“I started noticing people on the shore and they were trying to, you know, they were yelling to us,” says Kelly Duncan Moore, “And I remember just being furious. I was so mad because I thought all these people are just gonna watch us die.”
In her early 20s Kelly Duncan Moore was a flight attendant with Air Florida. She loved the sense of freedom and control she had in her life at the time. She says, “I don’t want anyone to tell me what to do. I-I really wanted to be the one to make my own decisions. I felt like I was in control, that I was um able to do the things that I wanted to do.”

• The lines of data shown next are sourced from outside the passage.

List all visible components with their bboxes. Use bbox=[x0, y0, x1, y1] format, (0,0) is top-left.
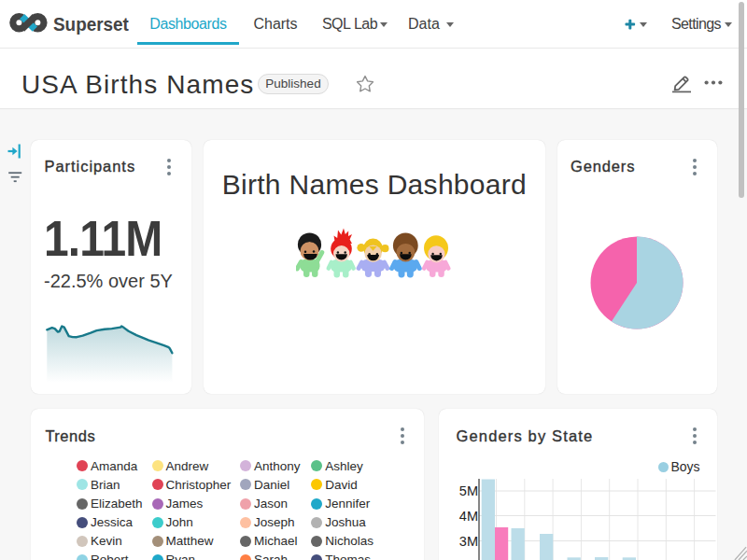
svg-text:4M: 4M bbox=[458, 509, 477, 524]
svg-text:3M: 3M bbox=[458, 534, 477, 549]
svg-text:5M: 5M bbox=[458, 483, 477, 498]
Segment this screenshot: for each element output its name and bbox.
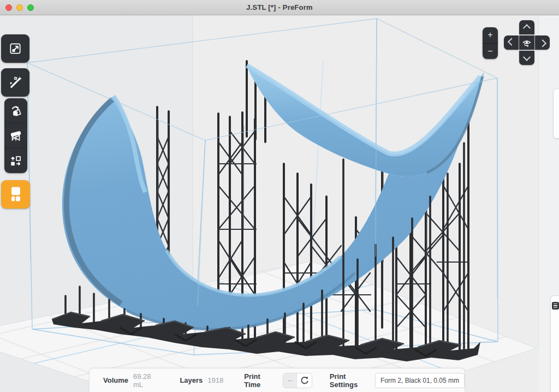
zoom-control: + −: [483, 27, 498, 59]
titlebar: J.STL [*] - PreForm: [0, 0, 559, 15]
printer-cartridge-icon: [8, 185, 24, 204]
print-time-label: Print Time: [244, 372, 277, 389]
chevron-up-icon: [523, 24, 531, 32]
rotate-icon: [9, 104, 23, 118]
scene-canvas[interactable]: [0, 15, 559, 392]
rotate-right-button[interactable]: [535, 35, 550, 50]
layers-label: Layers: [180, 376, 203, 384]
layers-group: Layers 1918: [180, 376, 223, 384]
rotate-up-button[interactable]: [519, 20, 534, 34]
tool-group: [4, 98, 27, 173]
scale-tool-button[interactable]: [1, 34, 29, 63]
scale-icon: [8, 41, 22, 56]
list-icon: [552, 302, 559, 310]
chevron-down-icon: [523, 54, 531, 61]
viewport-3d[interactable]: [0, 15, 559, 392]
zoom-in-button[interactable]: +: [483, 27, 498, 44]
layout-tool-button[interactable]: [4, 149, 27, 173]
supports-icon: [9, 129, 23, 143]
print-settings-group: Print Settings Form 2, Black 01, 0.05 mm: [330, 372, 465, 389]
print-settings-selector[interactable]: Form 2, Black 01, 0.05 mm: [375, 373, 465, 388]
status-bar: Volume 69.28 mL Layers 1918 Print Time -…: [89, 368, 465, 392]
chevron-left-icon: [507, 38, 515, 46]
magic-wand-icon: [8, 75, 23, 90]
rotate-left-button[interactable]: [504, 35, 519, 50]
volume-group: Volume 69.28 mL: [103, 372, 160, 389]
preform-window: J.STL [*] - PreForm: [0, 0, 559, 392]
rotate-tool-button[interactable]: [4, 98, 27, 123]
layout-icon: [9, 154, 23, 168]
print-settings-label: Print Settings: [330, 372, 370, 389]
view-home-button[interactable]: [519, 35, 534, 50]
layers-value: 1918: [207, 376, 223, 384]
orbit-eye-icon: [521, 37, 532, 48]
supports-tool-button[interactable]: [4, 123, 27, 149]
print-time-group: Print Time --: [244, 372, 312, 389]
right-panel-handle[interactable]: [553, 88, 559, 139]
chevron-right-icon: [538, 39, 546, 47]
model-list-panel-handle[interactable]: [550, 295, 559, 392]
one-click-print-tool-button[interactable]: [1, 68, 29, 97]
print-button[interactable]: [1, 180, 30, 209]
zoom-out-button[interactable]: −: [483, 44, 498, 60]
volume-value: 69.28 mL: [133, 372, 160, 389]
print-time-value: --: [283, 373, 298, 388]
rotate-down-button[interactable]: [519, 51, 534, 65]
refresh-icon: [300, 376, 310, 385]
view-dpad: [504, 20, 549, 65]
volume-label: Volume: [103, 376, 128, 384]
print-time-refresh-button[interactable]: --: [283, 373, 312, 388]
window-title: J.STL [*] - PreForm: [0, 3, 559, 11]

But that false sense of control came to an abrupt end on a freezing day in January 1982. After a long delay, flight 90 took off from Washington National Airport with Kelly and 78 others on board. She remembers, “I took my seat in the back jump seat, strapped myself in and we started down the runway. Immediately after leaving the ground, the aircraft started to shake really bad. The last thing I saw was a passenger in the very last seat, he turned around to me and looked very worried and I just kind of shrugged my shoulders. And then the next minute I was in a different – I didn’t know what had happened.”
The jet failed to climb upon takeoff and crashed into the 14th street Bridge crossing the Potomac River then plunged into the icy waters below. Moments later Kelly emerged from the sunken wreckage. She held fast to the tail of the plane, fighting hypothermia and waiting for rescue. She says, “I felt like I was just so confused, like what in the world just happened? And as the time went on, I started to think, ‘I’m going to die.’ That’s when I started to go, ‘I think this is the day I’m going to die.’ And I remember feeling that God was watching it, and it scared me because I thought, ‘Why should He help me?’ I didn’t know anything about God but I knew that the way I was living couldn’t possibly be considered a Godly life.”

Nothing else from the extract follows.